My name is Sam and I want to share with you my son Peter’s story of epilepsy since 1990. I’ll cut this as short as I can. You will note that in my story the fine medical doctors are far from perfect to say the least. Further, medical schools and the drug companies believe or pretend to believe they have all the right answers. Well, they don’t!

Please do not be bullied and do not be afraid to question every doctor’s statements.

Day one, we called a home visit doctor who checked Peter over and declared that all was well just give him a baby aspirin. Aspirin???

Aspirin can cause Reye’s Syndrome, a deadly disease, that strikes swiftly and can attack any child, teen, or adult. In fact it is now included as a warning on many aspirin containing products, DO NOT GIVE ASPIRIN TO THOSE UNDER 18. We did not give him aspirin, my wife and I knew better.
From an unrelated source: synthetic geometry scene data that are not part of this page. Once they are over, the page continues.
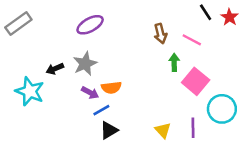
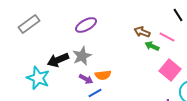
brown arrow: (160, 34) -> (142, 32), turned 126
green arrow: (174, 62) -> (152, 46), moved, turned -64
black arrow: (55, 69) -> (58, 60), size x1.5

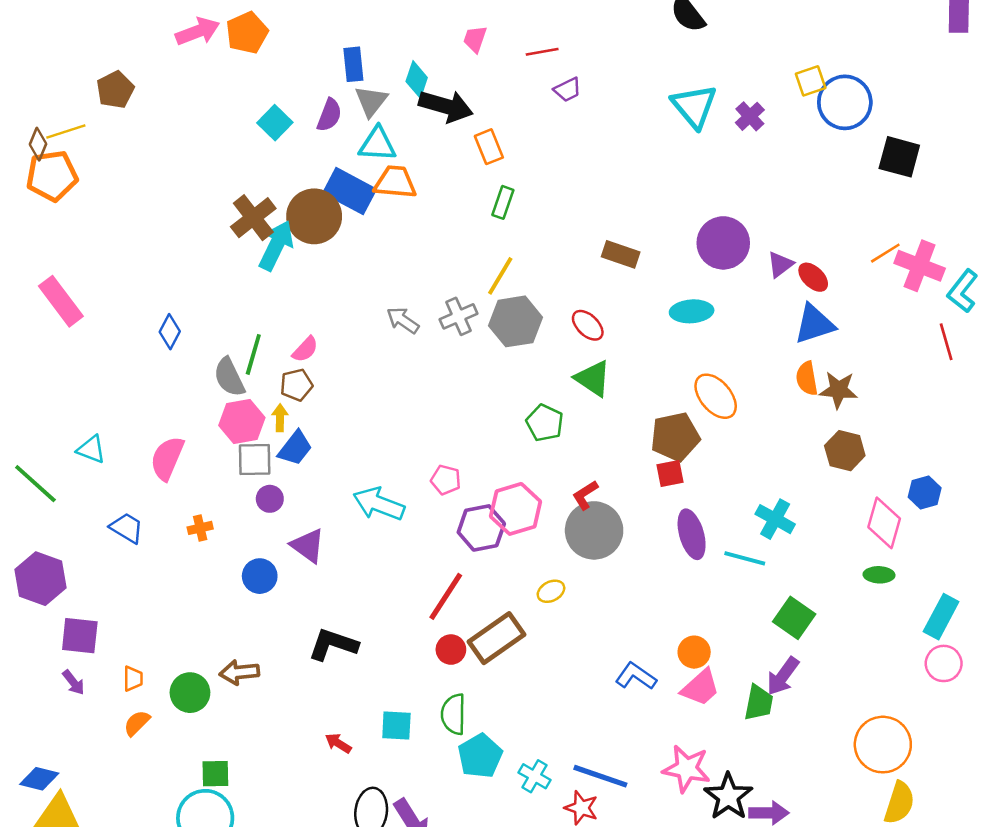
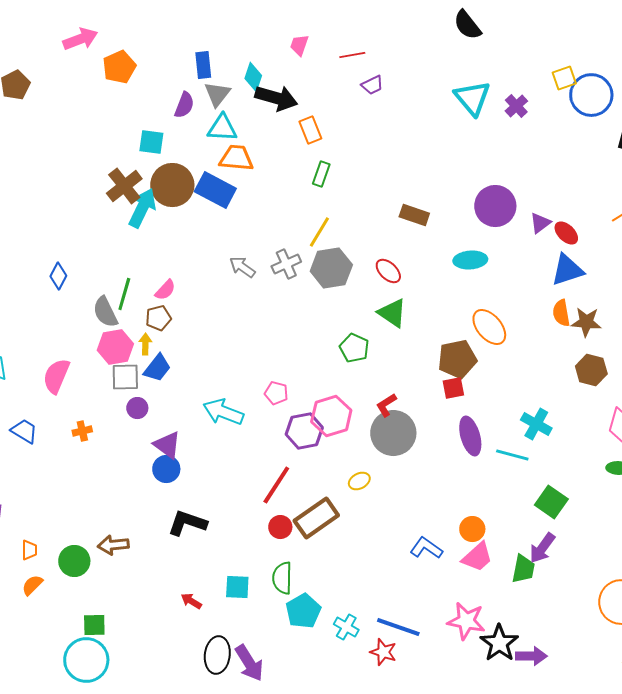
orange pentagon: (247, 33) -> (119, 67), moved
cyan square: (275, 123) -> (151, 142), moved, turned -36
blue rectangle: (350, 191) -> (215, 190), moved
blue circle: (260, 576) -> (166, 469), moved

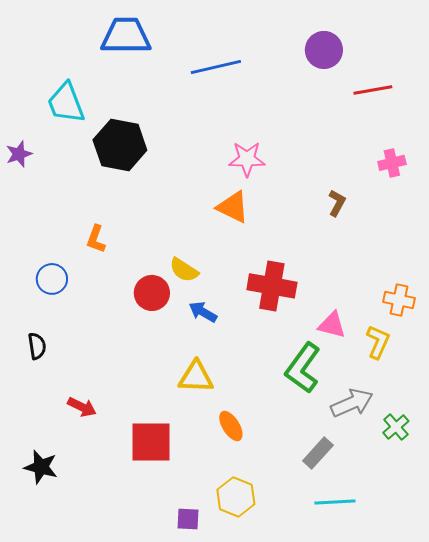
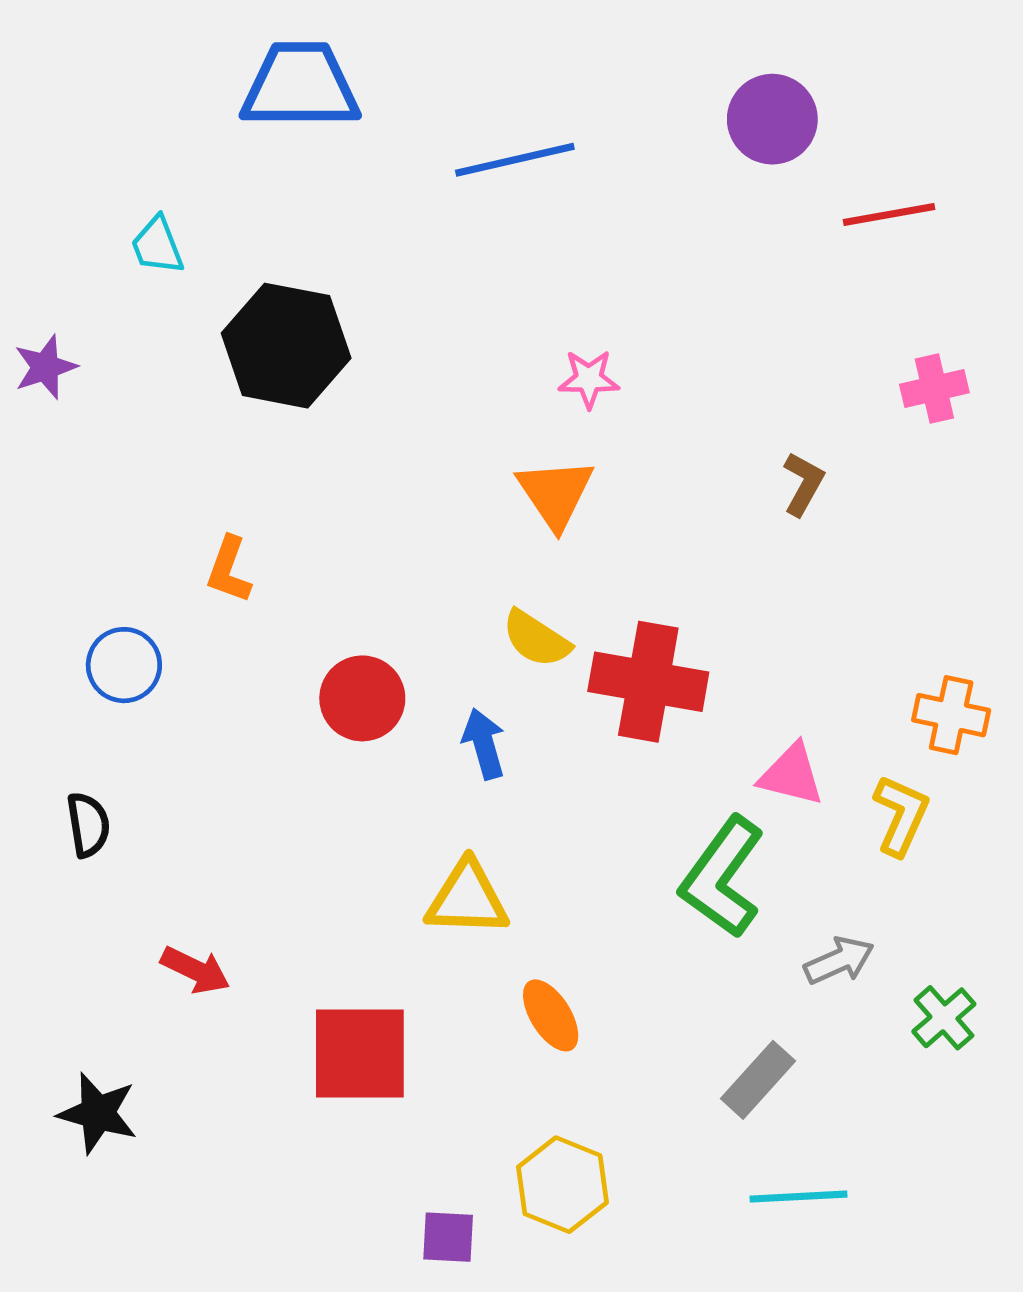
cyan trapezoid: (66, 103) -> (157, 246), size x0.6
pink star: (247, 159) -> (589, 379), size x0.7
orange triangle: (233, 207) -> (555, 493), turned 30
yellow semicircle: (184, 270) -> (536, 639), moved
blue arrow: (203, 312) -> (484, 744), turned 44
gray arrow: (352, 403) -> (839, 961), size x0.7

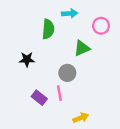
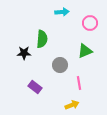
green semicircle: (48, 29) -> (42, 39), moved
green triangle: (82, 48) -> (85, 51), moved
pink line: (59, 93) -> (79, 83), moved

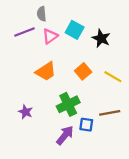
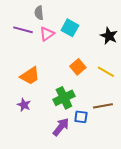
purple line: (24, 32) -> (23, 30), turned 36
black star: (101, 38) -> (109, 36), moved
orange trapezoid: (46, 71) -> (30, 76), moved

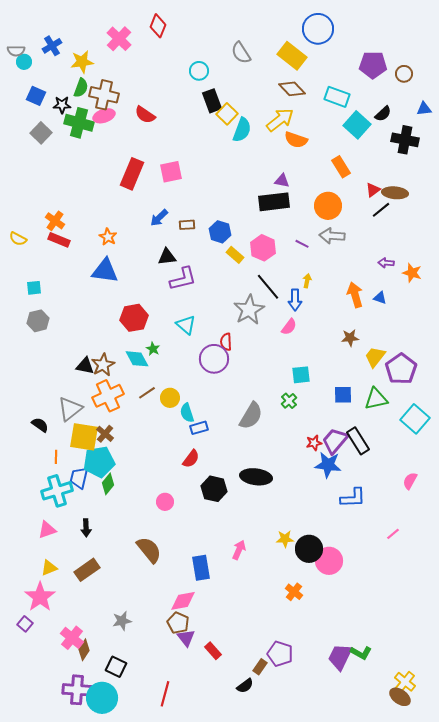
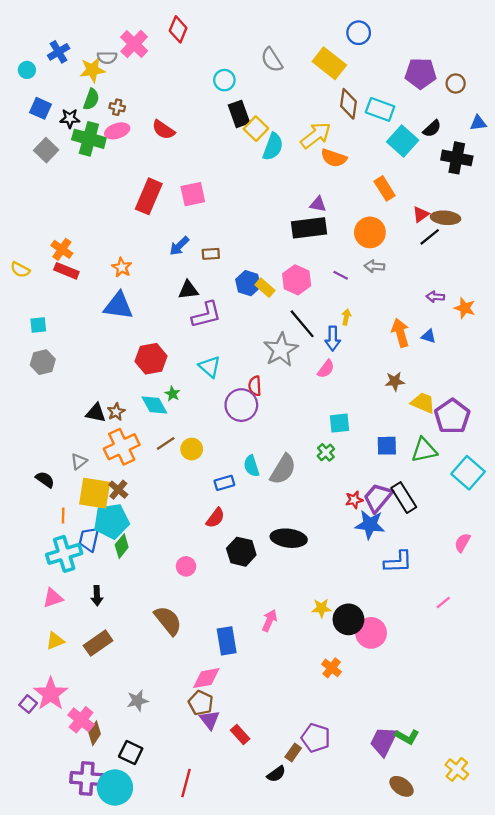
blue circle: (318, 29) -> (359, 33), size x0.7
gray semicircle: (16, 51) -> (107, 58), moved
brown diamond: (292, 89) -> (348, 104), moved, turned 52
brown cross: (104, 95) -> (117, 107), size x0.5
blue hexagon: (220, 232) -> (248, 283), moved
gray arrow: (332, 236) -> (374, 266), size x0.7
yellow trapezoid: (375, 357) -> (423, 403), turned 75
brown star: (103, 365) -> (116, 412), size x0.7
gray triangle: (70, 409) -> (79, 461), size x0.6
cyan semicircle: (187, 413) -> (251, 466), moved
pink star: (40, 597) -> (51, 694), moved
brown ellipse: (400, 697) -> (401, 786), moved

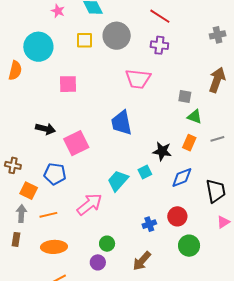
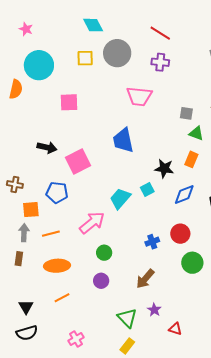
pink star: (58, 11) -> (26, 29), moved
orange square: (29, 191) -> (31, 210), turned -30
green circle: (107, 244) -> (104, 253), moved

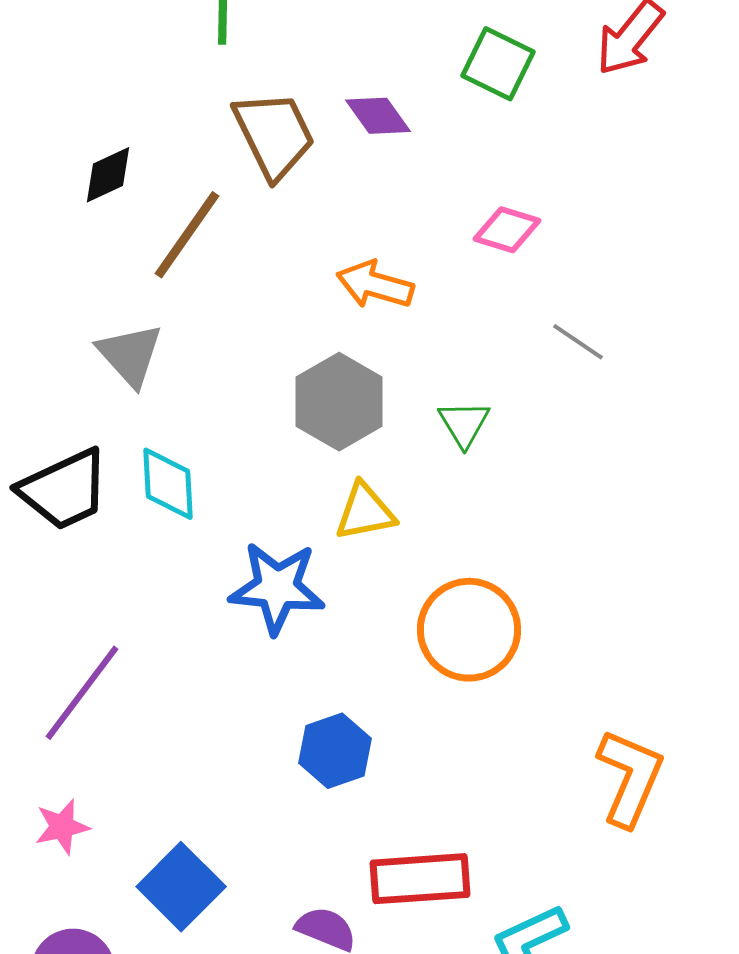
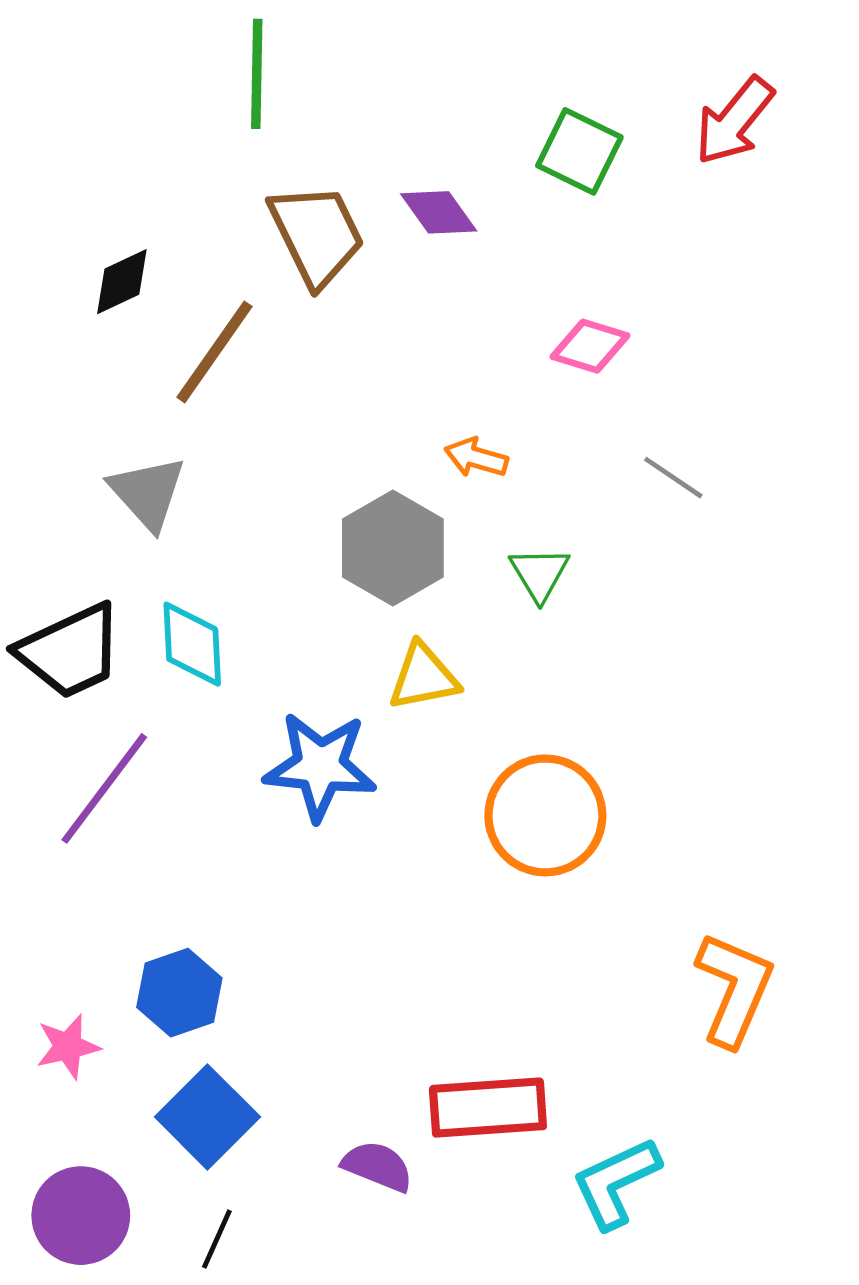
orange arrow: (375, 285) -> (476, 458), moved, size x0.7
purple line: (82, 693) -> (104, 788), moved
blue hexagon: (335, 751) -> (179, 993), moved

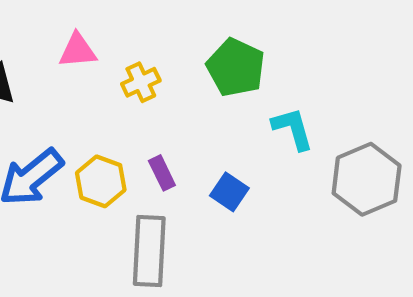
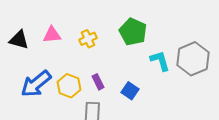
pink triangle: (78, 51) -> (52, 35), moved
gray hexagon: (367, 179) -> (193, 59), moved

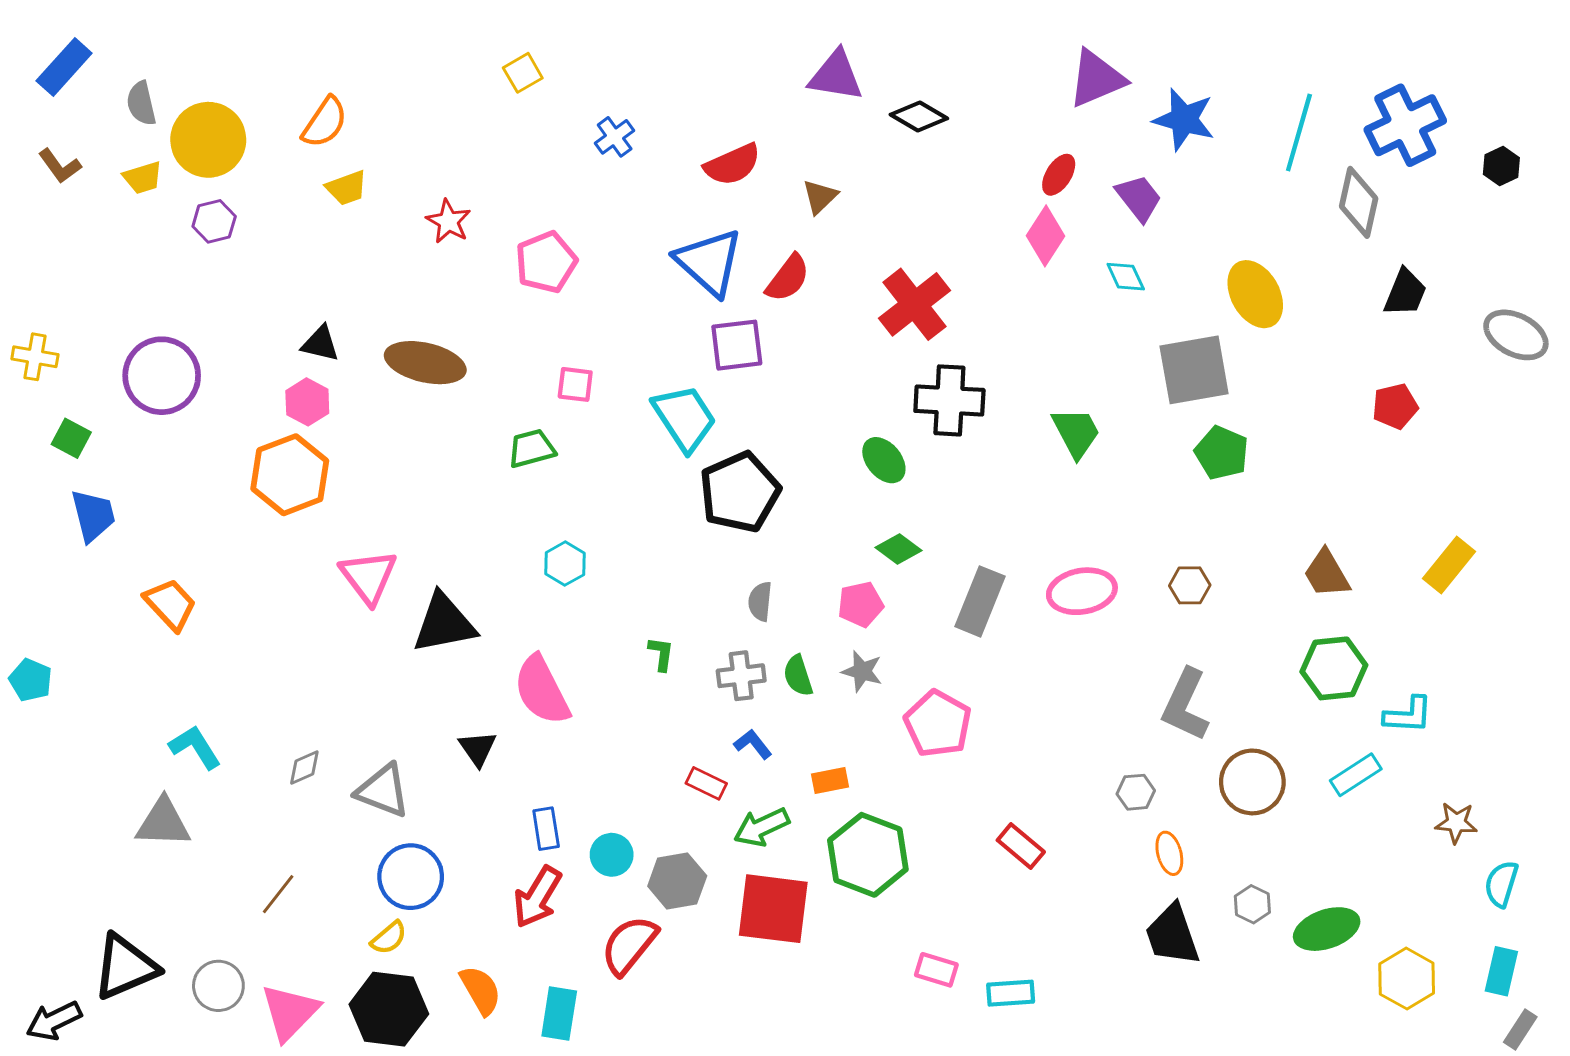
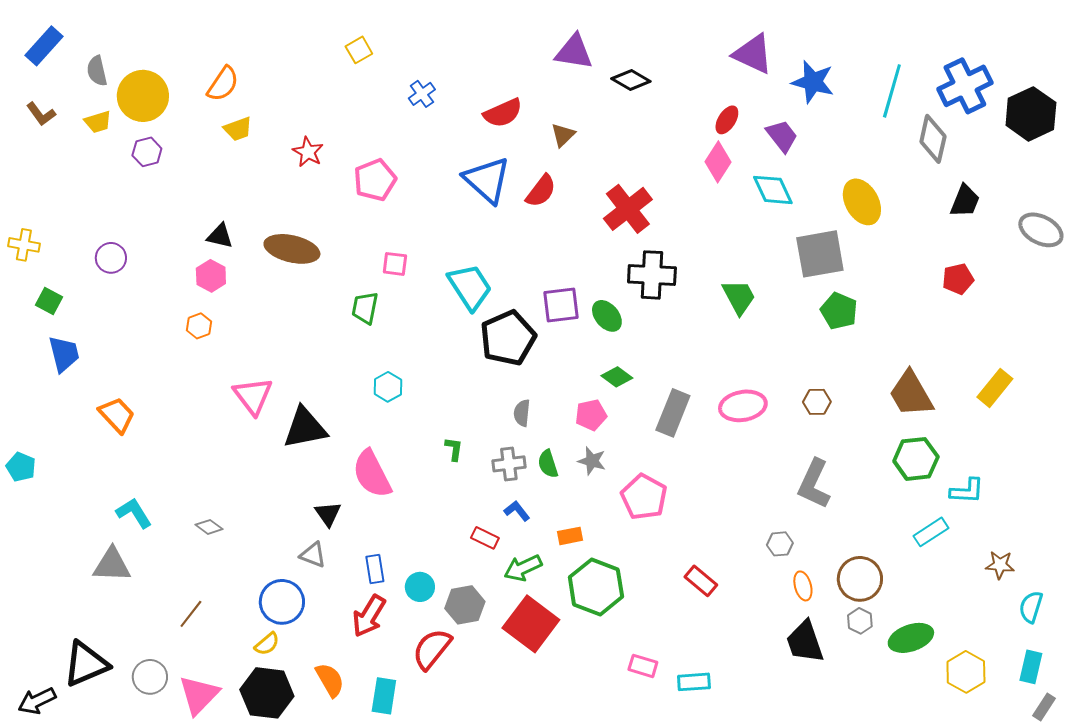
purple triangle: (1097, 79) -> (753, 54), turned 48
black hexagon: (1501, 166) -> (1031, 114), size x2.0
cyan diamond: (1126, 277) -> (773, 190), size x1.5
purple square: (737, 345) -> (561, 305), moved
purple circle: (162, 376) -> (111, 258), size x0.6
green trapezoid: (532, 449) -> (365, 308), turned -64
orange hexagon: (290, 475) -> (199, 326), size x0.5
brown trapezoid: (1327, 574) -> (911, 394), size x1.4
gray diamond: (304, 767) -> (209, 527), turned 60
brown circle: (1252, 782) -> (860, 579), moved
gray triangle: (383, 791) -> (313, 555), moved, size x0.7
red square: (773, 909) -> (531, 624), turned 30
We were stunned at the doctor’s suggestion of using aspirin.

On day 2 Peter still had a mild fever and was now lethargic as he lay on the sofa. I left the office early. My wife Angela and I took 8 year old Peter to his 62 year old pediatrician. It was 4pm on a Friday of a coming long weekend. Traffic in Toronto was at a usual standstill.

As we walked into the doctor’s office Peter was almost half asleep. The doctor examined Peter and upon finishing called me into the other room as my wife helped dress Peter. “Do not tell your wife but your son has a large abdominal tumor. I will call Toronto’s Sick Children’s Hospital to admit him immediately. They will be waiting for you. It doesn’t look good at all.”

After I picked myself off the floor I said, “Doctor how can this be? “Oh these things can happen in short order.” he said. “Are you sure? He may only need to go to the toilet.” I said “No. I can feel a large mass by his bowels.”

“Doctor please get us a Taxi as I’m too shaky to drive. And, I must tell my wife!” Taxis were impossible to get. When we got to the hospital 3 doctors were waiting for us. They all gave us the same gloomy look of no hope, training their eyes on Peter. After some 8 hours we had only the same diagnosis with some hesitation. We heard the ultrasound department head arrived, called back from cottage country just for Peter. Then the great news. Peter had to urinate!!!!! That was the large mass! After urinating a 1 ½ litres of urine he was taken in for a spinal tap and MRI scan.

My wife, my older son and I hugged each other not knowing how to react to all this. Now the bad news. Peter had somehow contracted viral encephalitis.

Fingers started to twitch. A neurologist was called in. She diagnosed possible seizures. Peter was put into isolation with 2 other kids with who know what other illnesses. During a break in all the action at around 10 am of the following day. I went down to the hospital medical library, told them I was a medical student and asked for any articles on viral encephalitis. I got lucky. No questions asked, the attendant gave me a photo copy of a story about a boy about Peter’s age who had an incredibly similar situation. The drug used, was Acyclovir.

I approached the resident doctor in charge and asked if Peter was on Acyclovir. He told me they were considering starting him on it or another new drug. I showed him the article I got at the library. Within an hour he was in to inform me that Peter would be put on this drug as soon as the pharmacy sent it up. It took several hours for the drug and the doctors to administer it. Why the delay? If he had viral encephalitis this was the only drug to give ASAP!!

Had I not shown him the article what would the doctors have done? I wonder. By the 4th day Peter had gone through CT scans, MRI scans, a myriad of spinal taps, EEG’s, blood work, and other tests that always left us drained as we waited for results. Peter seemed to become more and more lethargic as twitching increased dramatically.

On day 5 we were called into a boardroom to meet with various doctors involved in Peter’s case. We were told to prepare for the worse. At best they predicted that there was a high probability that he would never walk, talk, feed himself, or recognize us. In other words they were preparing us for what their prognosis was, a vegetative state, if he even survived at all.

Words of encouragement were few and far between. My wife and I left the room in a complete stupor. When we returned to Peter’s side we sensed that the life force was still strong in Peter’s body. Why were we hanging on to hope? Could these doctors all be wrong? Were we as parents hanging on to impossible hope ? Meanwhile his seizures continued even though he was in a comatose state. Tears welled up in our eyes. How much more could we take of this? I had just had my second radical chest surgery for cancer, and I was still trying to recover. And now this!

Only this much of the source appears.